Edenhofer then went on with a legalistic defence that Greenpeace employee Sven Teske did not violate IPCC policies by participating either in the assessment of his own work or in the selection of the Greenpeace scenario as one of four lead scenarios highlighted in the key chapter 10 – completely tone deaf to why the public expects something better.
Edenhofer defended IPCC’s reporting of the Easter Bunny scenario on the basis that it had been published in the “peer reviewed” literature, but did not address criticisms of the failure of IPCC to assess the merit of the apparent fable.
Edenhofer at least avoided arguing, as some Greenpeace defenders had, that the Greenpeace scenario was not the most extreme, since the WWF’s scenario was the even more extreme claim that renewables could achieve 100% by 2050, not a trifling 80%. In the WG3 land of fables, I suppose that anything goes, but, to anyone outside the IPCC “community”, this seems a bit like defending belief in the Easter Bunny by arguing that some people believe in the even more improbable Tooth Fairy.

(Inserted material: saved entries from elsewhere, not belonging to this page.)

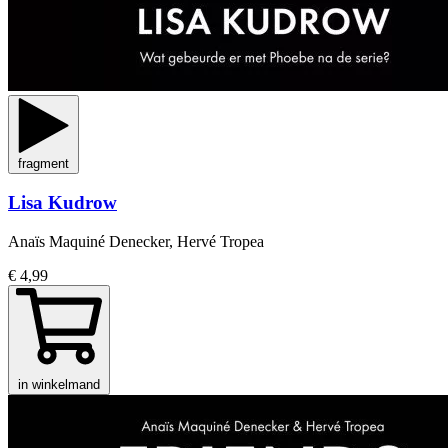
fragment
Lisa Kudrow
Anaïs Maquiné Denecker, Hervé Tropea
€ 4,99
in winkelmand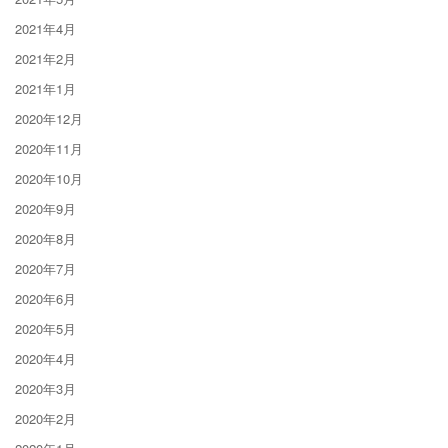
2021年4月
2021年2月
2021年1月
2020年12月
2020年11月
2020年10月
2020年9月
2020年8月
2020年7月
2020年6月
2020年5月
2020年4月
2020年3月
2020年2月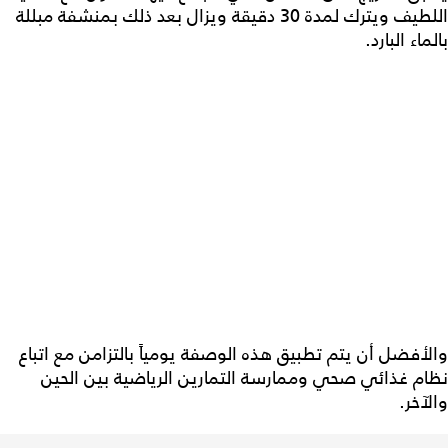
اللطيف ويترك لمدة 30 دقيقة ويزال بعد ذلك بمنشفة مبللة
بالماء البارد.
والأفضل أن يتم تطبيق هذه الوصفة يومياً بالتزامن مع اتباع
نظام غذائي صحي وممارسة التمارين الرياضية بين الحين
والآخر.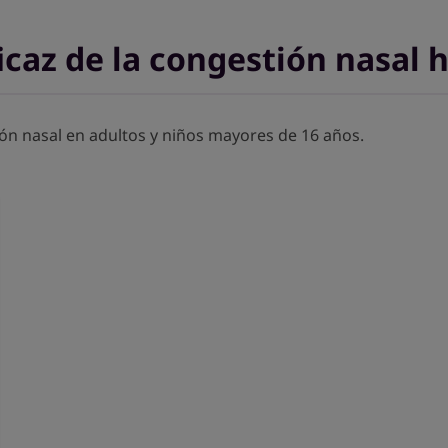
ficaz de la congestión nasal 
ón nasal en adultos y niños mayores de 16 años.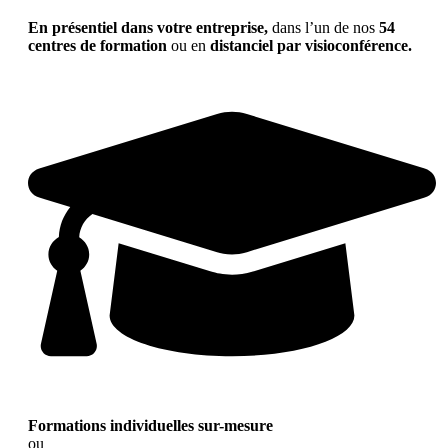
En présentiel dans votre entreprise,
dans l’un de nos
54
centres de formation
ou en
distanciel par visioconférence.
Formations individuelles sur-mesure
ou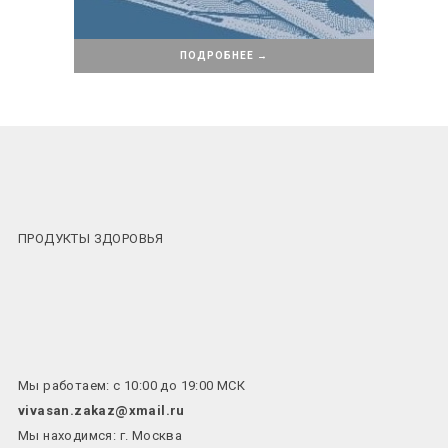
ПОДРОБНЕЕ →
ПРОДУКТЫ ЗДОРОВЬЯ
Мы работаем: с 10:00 до 19:00 МСК
vivasan.zakaz@xmail.ru
Мы находимся: г. Москва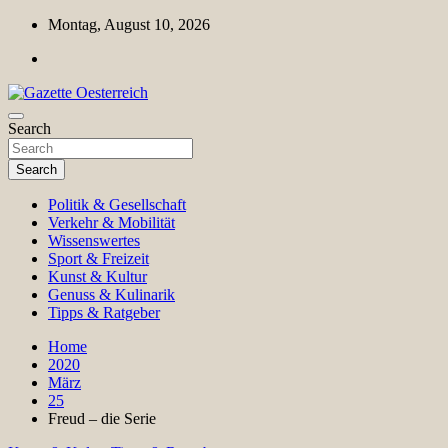
Skip
Montag, August 10, 2026
to
content
Magazin für Freizeit, Politik, Kultur & Wissenschaft
Search
Gazette Oesterreich
Search
Politik & Gesellschaft
Verkehr & Mobilität
Wissenswertes
Sport & Freizeit
Kunst & Kultur
Genuss & Kulinarik
Tipps & Ratgeber
Home
2020
März
25
Freud – die Serie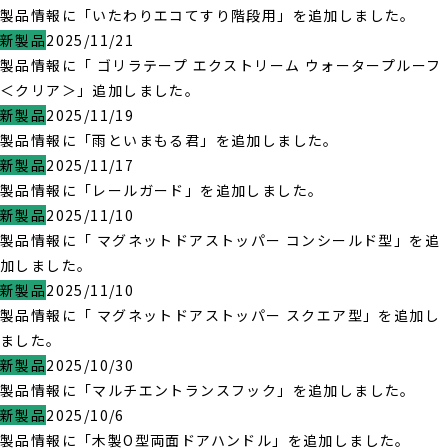
製品情報に「いたわりエコてすり階段用」を追加しました。
新製品
2025/11/21
製品情報に「 ゴリラテープ エクストリーム ウォータープルーフ
＜クリア＞」追加しました。
新製品
2025/11/19
製品情報に「雨といまもる君」を追加しました。
新製品
2025/11/17
製品情報に「レールガード」を追加しました。
新製品
2025/11/10
製品情報に「 マグネットドアストッパー コンシールド型」を追
加しました。
新製品
2025/11/10
製品情報に「 マグネットドアストッパー スクエア型」を追加し
ました。
新製品
2025/10/30
製品情報に「マルチエントランスフック」を追加しました。
新製品
2025/10/6
製品情報に「木製O型両面ドアハンドル」を追加しました。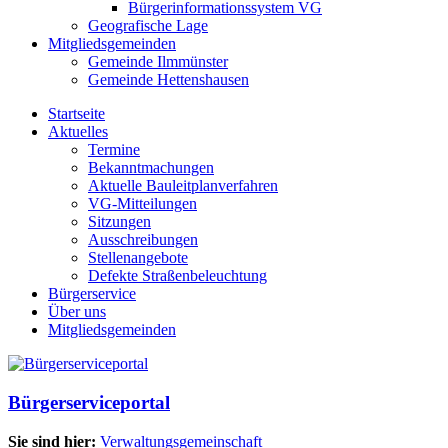
Bürgerinformationssystem VG
Geografische Lage
Mitgliedsgemeinden
Gemeinde Ilmmünster
Gemeinde Hettenshausen
Startseite
Aktuelles
Termine
Bekanntmachungen
Aktuelle Bauleitplanverfahren
VG-Mitteilungen
Sitzungen
Ausschreibungen
Stellenangebote
Defekte Straßenbeleuchtung
Bürgerservice
Über uns
Mitgliedsgemeinden
Bürgerserviceportal
Sie sind hier:
Verwaltungsgemeinschaft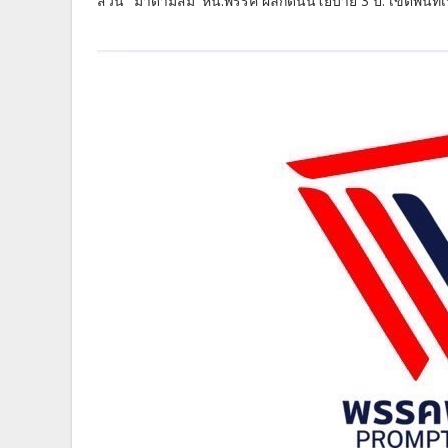
ส่วน "มาดามส้ม' หน.พรรค ผลักดันนโยบาย 3 ป. เขตพื้นที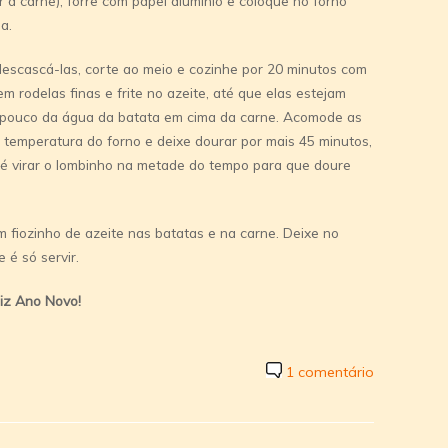
 a carne), forre com papel alumínio e coloque no forno
a.
descascá-las, corte ao meio e cozinhe por 20 minutos com
m rodelas finas e frite no azeite, até que elas estejam
m pouco da água da batata em cima da carne. Acomode as
a temperatura do forno e deixe dourar por mais 45 minutos,
é virar o lombinho na metade do tempo para que doure
 fiozinho de azeite nas batatas e na carne. Deixe no
 é só servir.
liz Ano Novo!
1 comentário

Hansen spent a little time in his article wondering why policy-makers pay homage to the scenarios that he characterized as Easter Bunny fables. Hansen appears to conclude that no policy maker could be so stupid as to actually believe such drivel and therefore is forced to postulate that they have ulterior and unscrupulous motives:
Because they [politicians] realize that renewable energies are grossly inadequate for our energy needs now and in the foreseeable future and they have no real plan.. They pay homage to the Easter Bunny fantasy, because it is the easy thing to do in politics. They are reluctant to explain what is actually needed to phase out our need for fossil fuels.

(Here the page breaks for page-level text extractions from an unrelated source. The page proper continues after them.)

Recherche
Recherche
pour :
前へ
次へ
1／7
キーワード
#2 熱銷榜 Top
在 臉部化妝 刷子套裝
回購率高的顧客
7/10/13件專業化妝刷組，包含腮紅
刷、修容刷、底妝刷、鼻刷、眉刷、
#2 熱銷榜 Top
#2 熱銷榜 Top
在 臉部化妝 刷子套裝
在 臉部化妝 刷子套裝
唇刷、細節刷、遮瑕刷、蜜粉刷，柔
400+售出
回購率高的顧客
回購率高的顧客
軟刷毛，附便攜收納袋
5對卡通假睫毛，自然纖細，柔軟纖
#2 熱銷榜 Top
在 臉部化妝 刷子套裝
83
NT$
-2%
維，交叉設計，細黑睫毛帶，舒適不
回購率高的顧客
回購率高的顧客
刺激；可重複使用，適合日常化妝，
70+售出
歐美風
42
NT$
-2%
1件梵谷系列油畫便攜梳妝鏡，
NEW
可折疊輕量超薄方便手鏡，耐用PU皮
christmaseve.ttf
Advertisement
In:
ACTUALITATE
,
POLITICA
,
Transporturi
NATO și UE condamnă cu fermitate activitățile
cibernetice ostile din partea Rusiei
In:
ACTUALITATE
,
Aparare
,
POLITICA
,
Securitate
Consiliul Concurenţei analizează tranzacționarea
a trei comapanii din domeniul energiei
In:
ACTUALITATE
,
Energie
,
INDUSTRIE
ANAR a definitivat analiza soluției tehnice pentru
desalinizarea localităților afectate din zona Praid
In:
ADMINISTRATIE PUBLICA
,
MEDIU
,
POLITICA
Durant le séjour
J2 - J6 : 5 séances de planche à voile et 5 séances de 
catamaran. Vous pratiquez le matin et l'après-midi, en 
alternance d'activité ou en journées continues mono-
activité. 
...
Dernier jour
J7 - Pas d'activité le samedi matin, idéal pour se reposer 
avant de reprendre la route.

I’m not sure why Hansen thinks that politicians are so much more insightful than IPCC WG3. It seems to me that many politicians have taken the soft renewables message at face value and have made investment decisions and policies in good faith on the basis that the soft renewables path is feasible.In Ontario, the government has made or encouraged large investments in soft renewables and, in my opinion, did so in good faith on advice from so-called specialists and scientists on the feasibility of soft renewables. Perhaps they should have seen through Amory Lovins and his descendants, and, like Hansen, realized that the soft renewables path advocated by Lovins, Greenpeace and IPCC was an Easter Bunny fable, a Tooth Fairy mirage.
But I don’t believe that they had any such realization. It’s too bad that Hansen didn’t speak out earlier.